Maybe this exchange will prompt cognitive dissonance strong enough to overcome the denial. However, the latter defense mechanism is obviously pretty strong for you. Good luck.
njdoo7Jan 9, 2012
You're missing the point:
The value of the dollar affects demand differently in certain sectors.
amaoicanJan 9, 2012
Look, we need to have some constant unit before we can say how much anything is worth - but we don't have anything like that. Dollars is the closet thing to a constant unit of value that we have, and it's not constant across time, but it is useful to accept as an axiom that at any given moment, "1 dollar" is a constant unit of value everywhere, and it is the value of the things you get back for your dollars that vary.

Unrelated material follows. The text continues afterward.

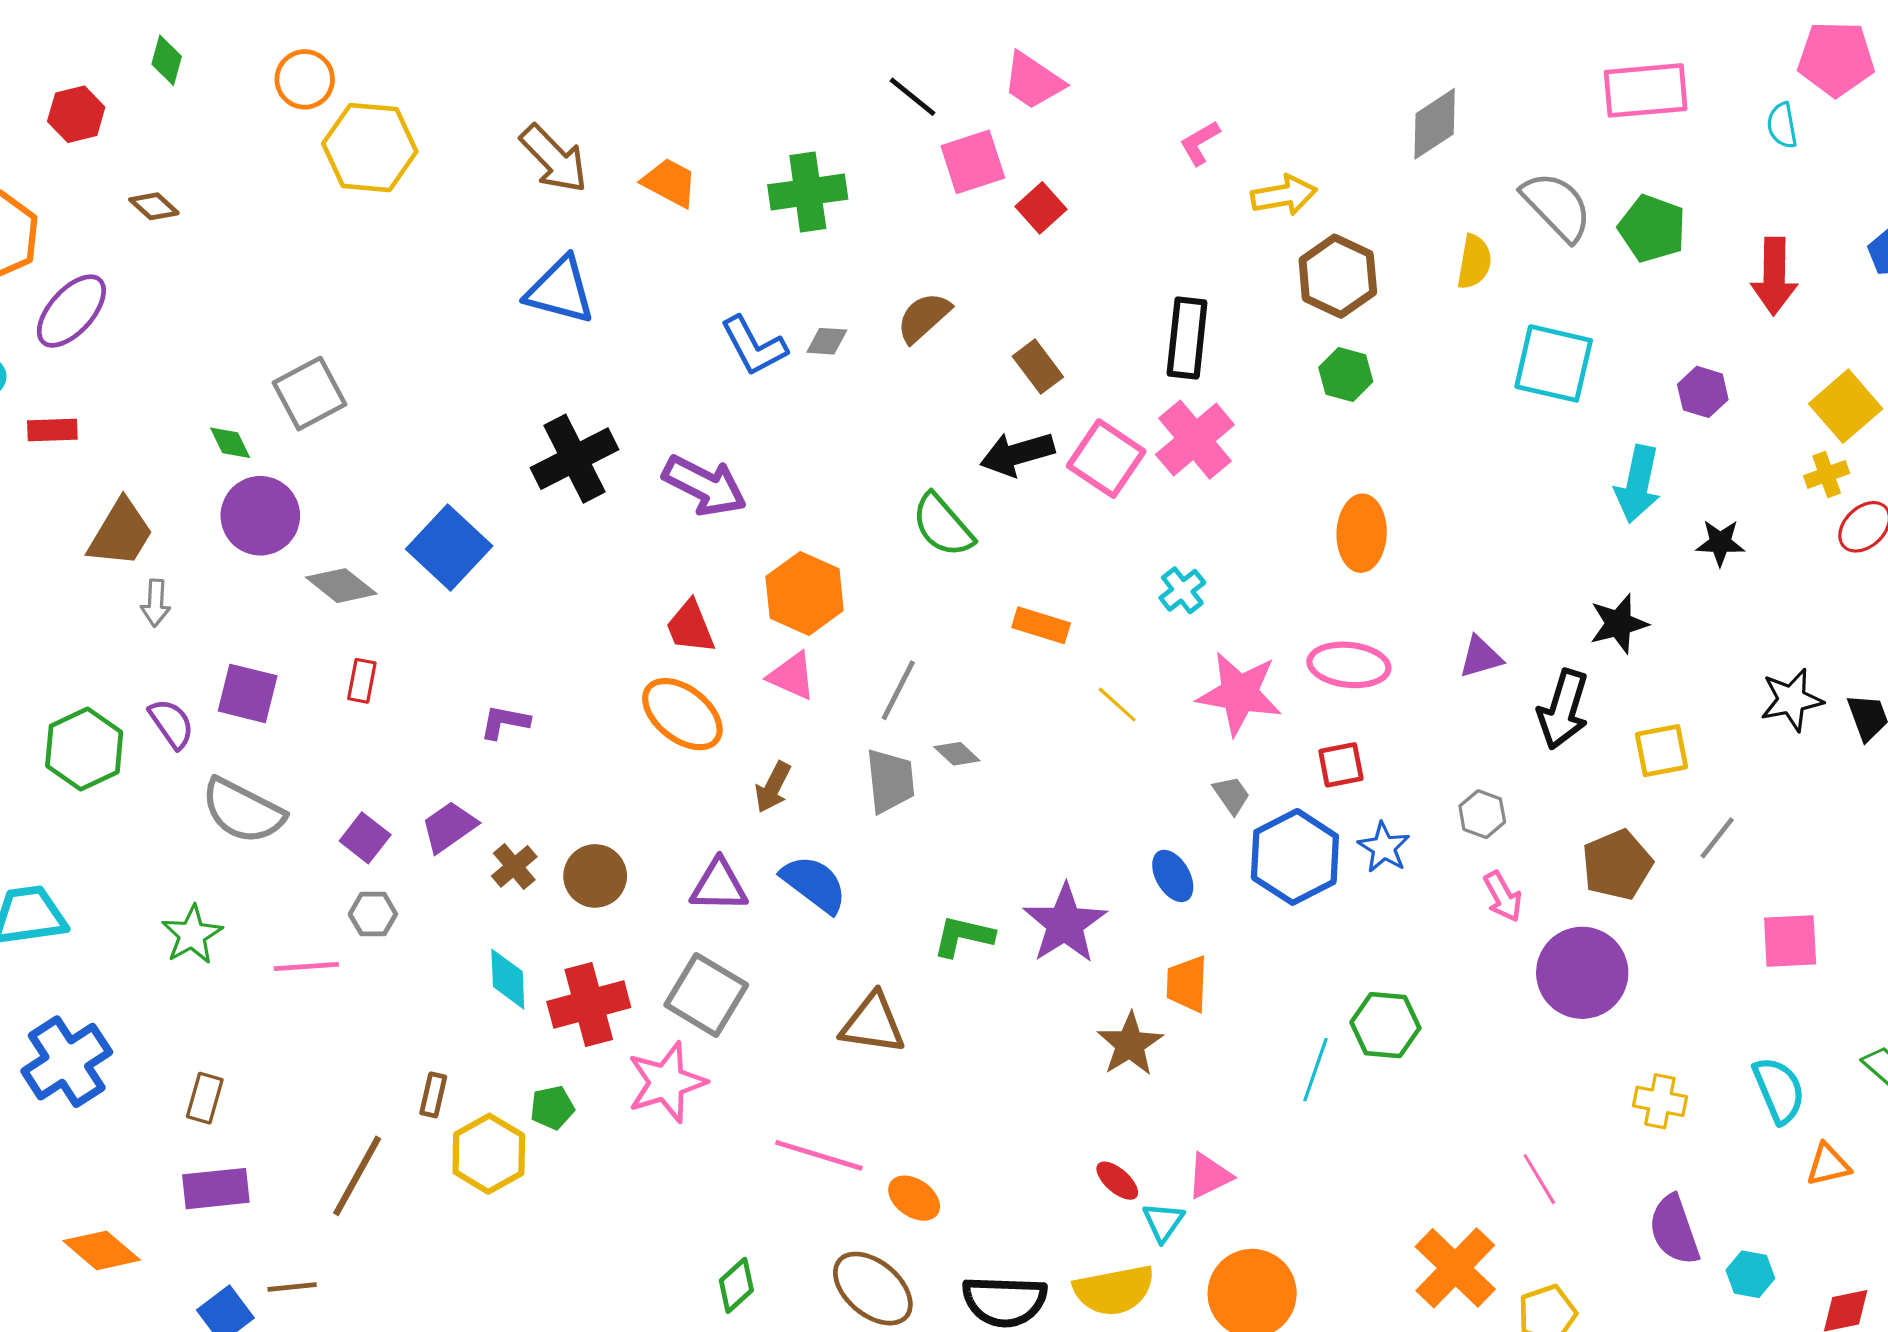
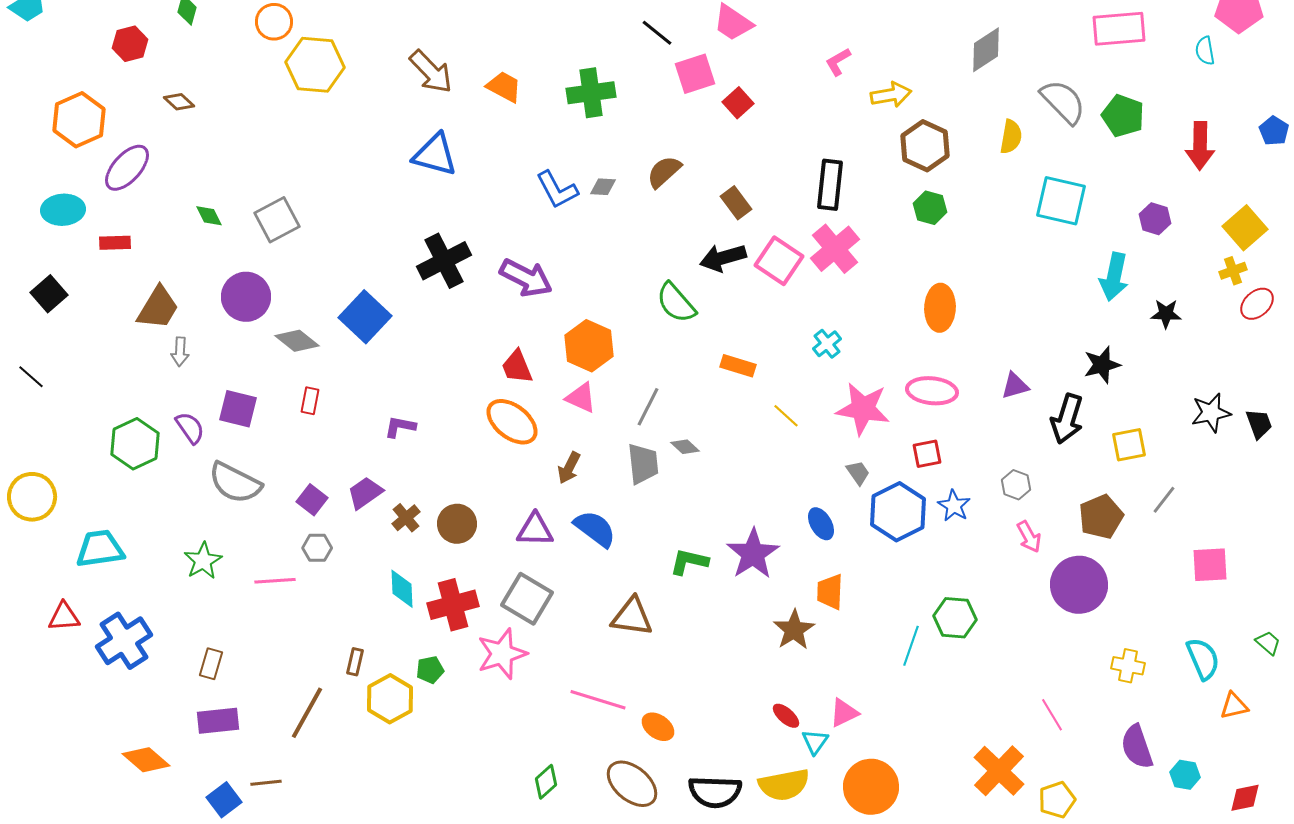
green diamond: (230, 443) -> (209, 216), moved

So values of things vary depending on quality, convenience, and so on, but the value of 1 dollar is 1 dollar. To claim that a dollar's value varies depending on the sector seems to precede giving up and throwing the dollar away completely.
Assuming that a dollar has constant value everywhere (at one time) allows you to compare the values of other things.
njdoo7Jan 9, 2012
And the value of things also depends on demand, which the value of the dollar influences.
A decrease in the value of the dollar will reduce demand in some sectors, and increase it in others.
amaoicanJan 9, 2012
I'm going to think about this comment. I think it's probably true in practice because of the way new money enters the economy. That is to say, when new money is created, certain industries will respond immediately, and other industries will respond more gradually as the money flows into them.
amaoicanJan 9, 2012
At stasis, the impact on prices should be similar everywhere, if you could factor out the impact on prices caused by changes in individuals' preferences that is...
Well, economics is hard, lol. That's kinda what Hayek said - we just can't know enough to predict what will happen. That's why we have a market - it's a machine that determines the best way to distribute the goods and services we produce.
njdoo7Jan 9, 2012
Economics is very complex.
It is very complex, and maybe even impossible, to account for individual preferences and "factor them out" as human action is not always predictable or rational.
What have my personal responses to a devalued dollar been?
- I buy less material unnecessary goods
- I buy more life-dependent goods
Why? Two-fold.
1. I have less disposable income relative to increased prices, and life-dependent goods make up a larger percent of my earnings.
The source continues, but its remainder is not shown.